Senior Market Analyst at Ebury. Providing expert currency analysis so small and mid-sized businesses can effectively navigate international markets.

The US Dollar rose sharply for the fourth straight session against its major peers on Monday.

nvestors remained optimistic that a Donald Trump presidency would bring about higher growth and inflation and force the Federal Reserve to hike interest rates at a faster pace than originally expected next year.

G10 and emerging market currencies alike lost ground, with very few currencies spared from yesterday’s sell-off. The Euro plunged to its weakest position against the Dollar since early January this year, while the Pound reversed some of its recent gains to end the day half a percent lower.

The single currency has fared particularly poorly since Trump’s election victory, which has heightened the risk of an increase in support for anti-establishment movements within Europe.

The next event risk for the Euro will be the Italian constitutional referendum on 4 December. Support for the ‘No’ vote on a number of widespread political reforms has increased in the past few weeks and is now marginally ahead. A defeat for Italy’s Prime Minister Matteo Renzi would open up the possibility of a new national election and no doubt increase support for the country’s Eurosceptic Five Star Movement Party.

Investors are likely to temporarily turn their attention away from political developments today, and focus on a string of economic announcements in the major economies. Inflation in the UK came in below expectations at 0.9% in October (Figure 1), with this morning’s Eurozone GDP data unrevised at 0.3%.

Figure 1: UK Inflation Rate (2012 – 2016)

The latest retail sales figures in the US this afternoon is also likely to prove a market mover, although even a very weak number is unlikely to derail the chances of a Federal Reserve rate hike next month which currently stands at around 85%. Federal Reserve Chair Janet Yellen is expected to reemphasis the need for higher rates in the US when she speaks in front of Congress on Thursday afternoon.

Major currencies in detail:


Sterling finally succumbed to the post-election Dollar strength yesterday, falling by 0.3% against the greenback.

The Pound’s rally ran out of steam yesterday, having last week emerged as an unlikely benefiter of the Donald Trump election victory. An increased risk of contagion for anti-establishment movements, particularly in Europe, has heightened since the Trump’s election and has temporarily shifted the political risk premium away from the UK. This, coupled with the likely delay in the triggering of Article 50, should keep Sterling well supported in the coming days.

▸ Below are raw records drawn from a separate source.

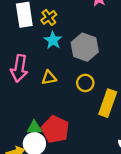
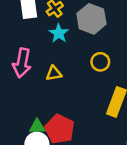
gray hexagon: (85, 47) -> (91, 19), moved
yellow circle: (85, 83) -> (100, 62), moved

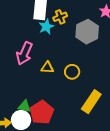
cyan star: (59, 33) -> (46, 27), moved
yellow circle: (100, 62) -> (72, 72), moved

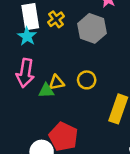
cyan star: (46, 27) -> (27, 36), moved
green triangle: (24, 106) -> (46, 91), moved

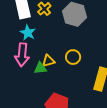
cyan star: (27, 36) -> (28, 33), moved

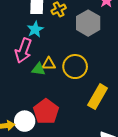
yellow circle: (73, 57) -> (75, 67), size x1.5

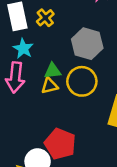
gray hexagon: (88, 23) -> (87, 44), moved
green triangle: (39, 69) -> (53, 71), moved

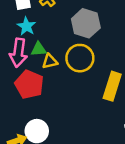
green triangle: (53, 71) -> (39, 49), moved
red pentagon: (60, 144) -> (29, 84), moved

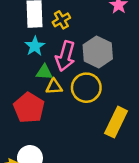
pink arrow: (18, 53) -> (65, 56), moved

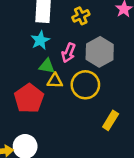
yellow cross: (61, 20) -> (81, 16), moved
pink arrow: (65, 56) -> (68, 53), size x0.7
yellow rectangle: (116, 122) -> (111, 120), size x0.7

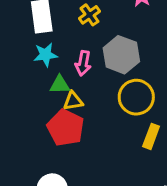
cyan star: (40, 40) -> (46, 55), turned 30
yellow circle: (85, 85) -> (136, 97), moved
red pentagon: (29, 98) -> (65, 128), moved

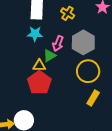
yellow cross: (89, 15) -> (68, 13), turned -32
green triangle: (60, 85) -> (50, 56), moved, turned -40
yellow triangle: (73, 101) -> (39, 66), moved

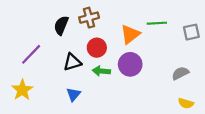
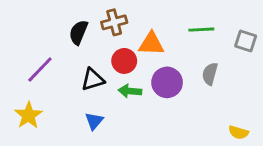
gray square: (191, 32) -> (246, 41), turned 30
orange triangle: (130, 34) -> (151, 44), moved, turned 40
gray semicircle: (180, 73) -> (210, 74), moved, turned -48

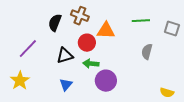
brown cross: (114, 22) -> (80, 16), turned 36
purple circle: (167, 82) -> (106, 81), moved

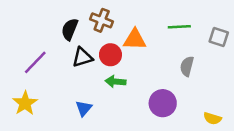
black triangle: (65, 56) -> (82, 57), moved
purple circle: (106, 81) -> (163, 103), moved

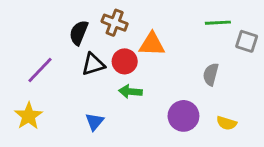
green line: (179, 27) -> (218, 23), moved
yellow semicircle: (212, 118) -> (227, 123), moved

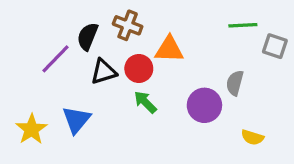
purple line: (40, 70) -> (56, 59), moved
green arrow: (130, 92) -> (145, 102), turned 40
purple circle: (183, 116) -> (204, 105), moved
blue triangle: (95, 122) -> (76, 120), moved, size x1.4

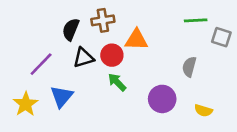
brown cross: (128, 25) -> (103, 20), turned -30
purple line: (56, 59) -> (41, 64), moved
purple circle: (204, 105) -> (162, 99), moved

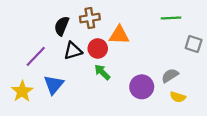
gray square: (221, 37) -> (194, 44), moved
gray semicircle: (189, 67) -> (170, 76), moved, turned 42

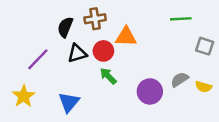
blue triangle: (54, 85) -> (69, 102), moved
yellow semicircle: (178, 97) -> (203, 87), moved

The latest labour report on Wednesday and retail sales on Thursday mark a busy week in the UK.


The Euro sank for another day on Monday, with a broadly stronger US Dollar sending the single currency 0.5% lower.

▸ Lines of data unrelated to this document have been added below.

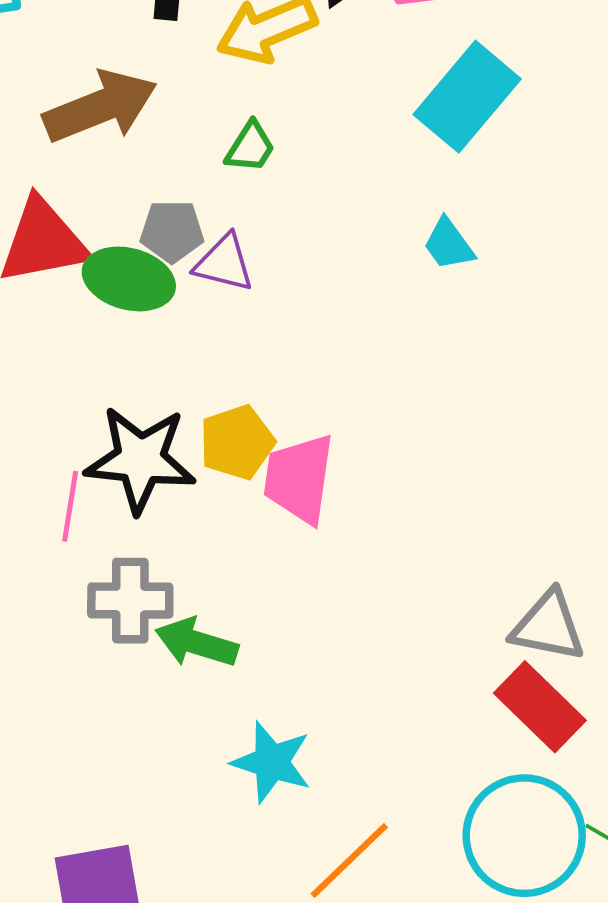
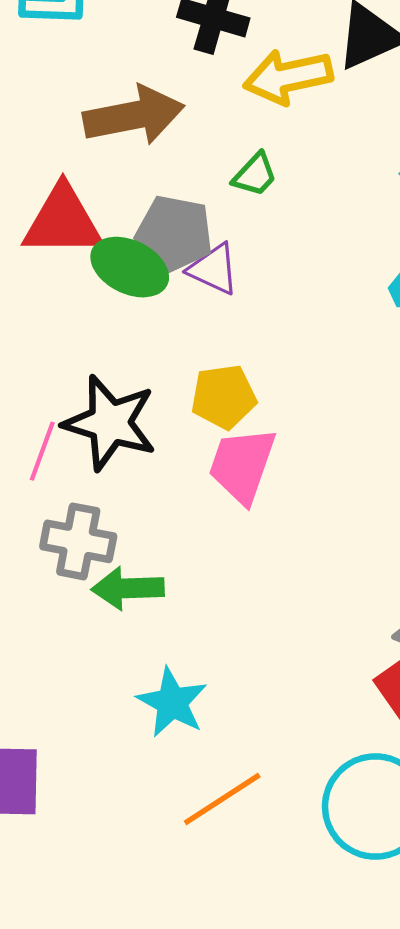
gray pentagon: (172, 231) -> (174, 233), size x1.4
yellow pentagon: (237, 442) -> (224, 397), moved
green arrow: (197, 643) -> (128, 588), turned -30

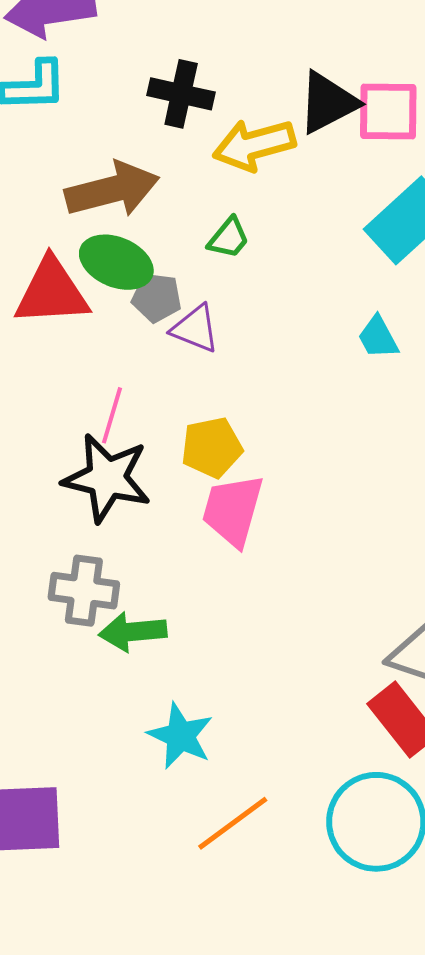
gray pentagon: (174, 233) -> (157, 298), size x0.7
green ellipse: (130, 267) -> (116, 262), moved
pink line: (42, 451) -> (112, 415), moved

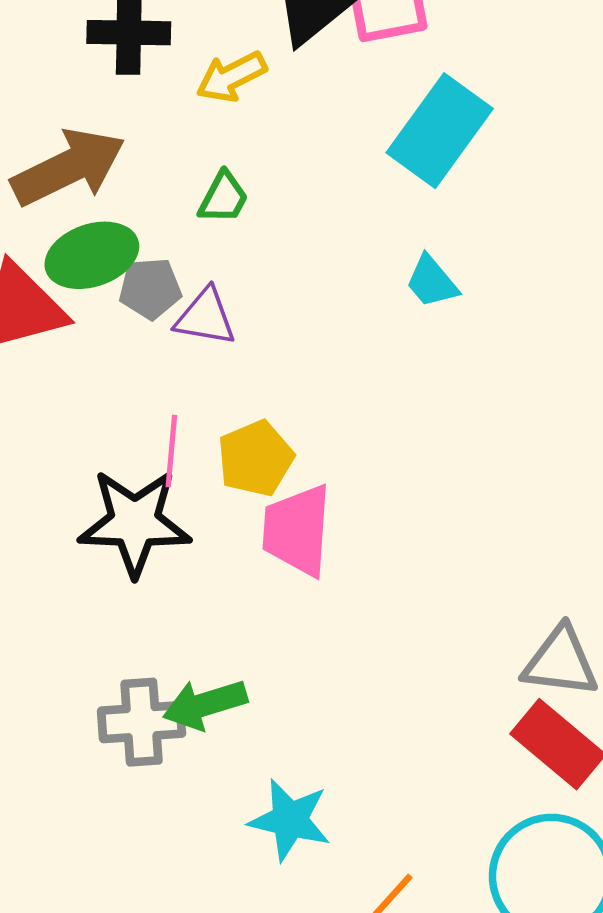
yellow arrow: (254, 145) -> (231, 77), size x0.7
green ellipse: (116, 262) -> (92, 255), turned -30
pink line: (112, 415) -> (171, 451), moved
gray cross: (84, 591) -> (142, 722), moved

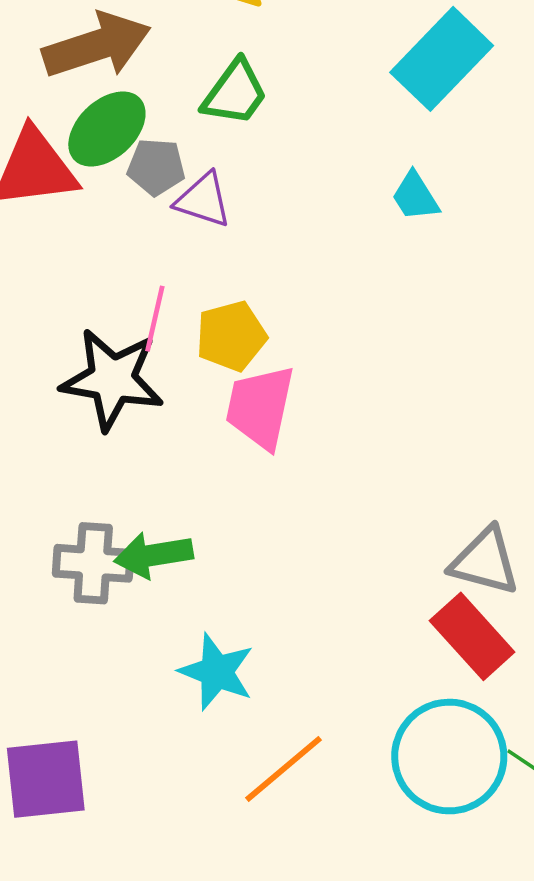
green trapezoid: (223, 198) -> (235, 93), size x1.4
green ellipse: (92, 255) -> (107, 129), turned -32

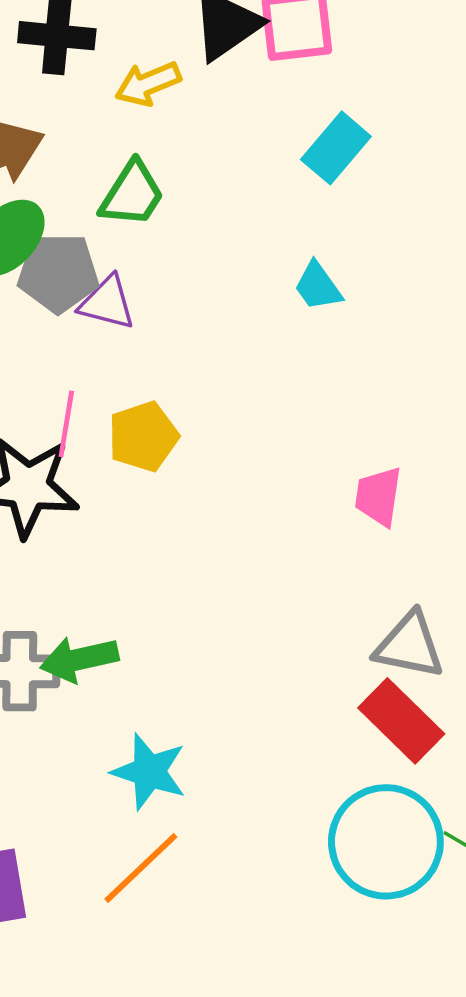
cyan rectangle: (442, 59) -> (336, 148), size x0.7
gray pentagon: (156, 167) -> (58, 273), size x1.4
pink trapezoid: (260, 407) -> (378, 496), moved, size x0.7
orange line: (283, 769) -> (141, 868), moved

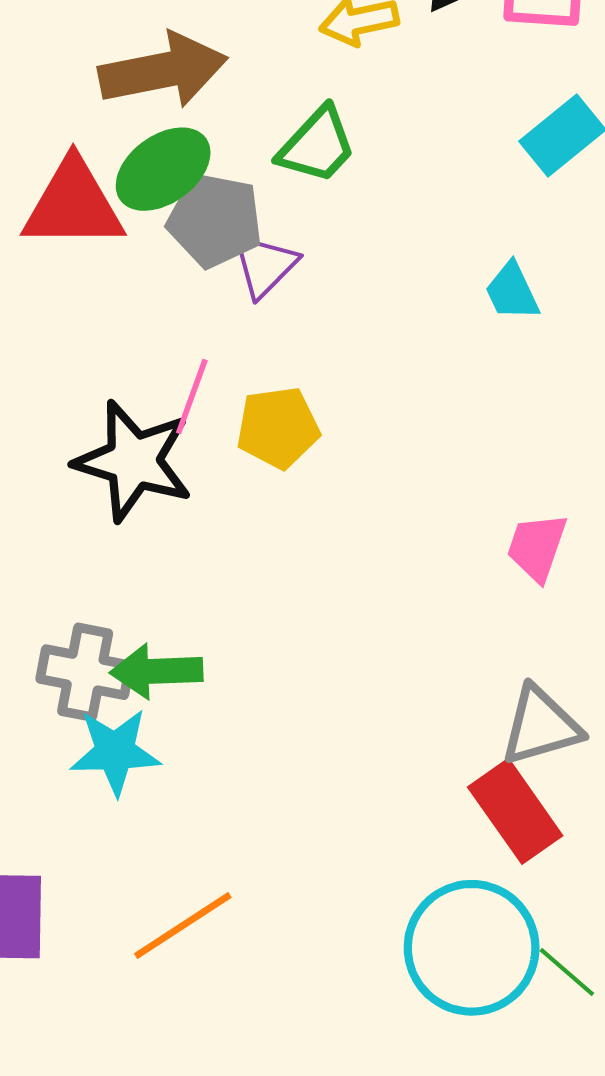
purple triangle: (107, 303) -> (265, 265), turned 50
gray triangle: (409, 645) -> (541, 726), turned -38
cyan star: (149, 772) -> (115, 752), moved, turned -30

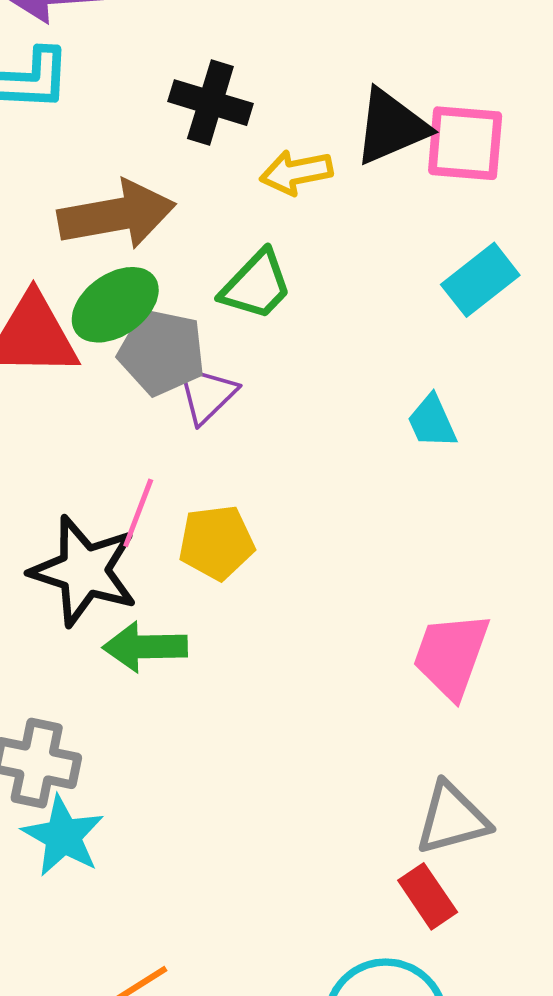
pink trapezoid: (537, 547) -> (451, 655), size x1.4
green arrow: (156, 671) -> (145, 647), moved
cyan star: (115, 752) -> (63, 836), turned 30
red rectangle: (515, 811) -> (428, 896), size x0.7

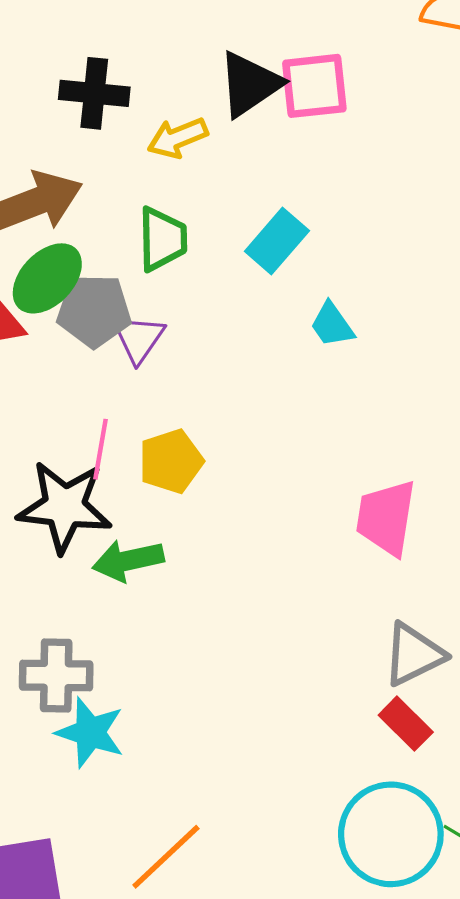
cyan rectangle: (480, 280) -> (277, 241), moved
green trapezoid: (256, 285) -> (162, 239), turned -34

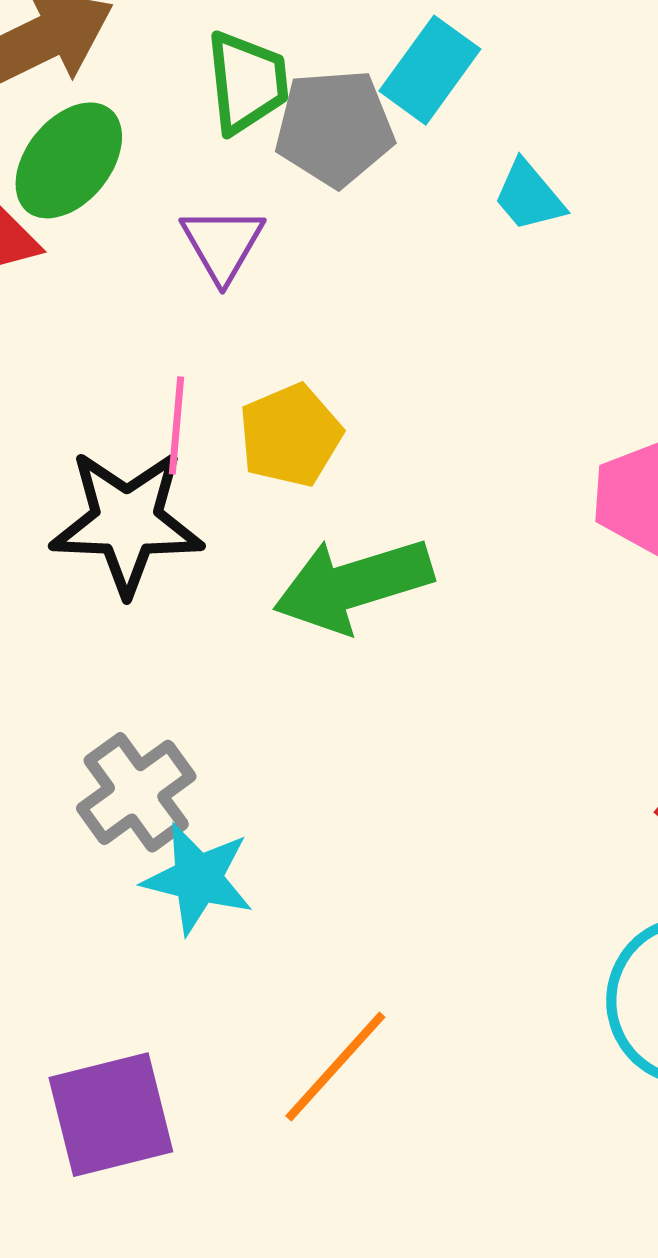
gray pentagon: (94, 311) -> (334, 128), moved
green arrow: (128, 560) -> (353, 585), moved, size x1.4
gray cross: (56, 676) -> (136, 792), turned -32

The Euro took little notice of a slightly more encouraging set of industrial production data for September. Output rose by 1.2% in the year to September, falling by a slightly better-than-expected 0.8% in the month. This follows a general improvement in the latest business activity and inflation numbers, which have fuelled faint hopes of an economic recovery in the Euro-area.

Third quarter GDP data and the latest ZEW economic confidence index failed to material shift the Euro this morning. Attention remains firmly on political developments in Europe ahead of the Italian Constitutional referendum.


The US Dollar index rose above 100 for the first time in almost a year yesterday, rising by 0.4%.

In the absence of any additional economic news yesterday, the Dollar continued to be driven on growing expectations for the next interest rate hike by the Federal Reserve. We think Donald Trump’s plans to ramp up spending and cut taxes next year means there is now a reasonable argument to suggest that the Federal Reserve could hike rates at an even faster pace in 2017 than most analysts had originally envisaged.

Speeches from Federal Reserve members Rosengren, Bullard and in particular Janet Yellen this week are also likely to shed more light on the Fed’s rate hike plans for the coming months.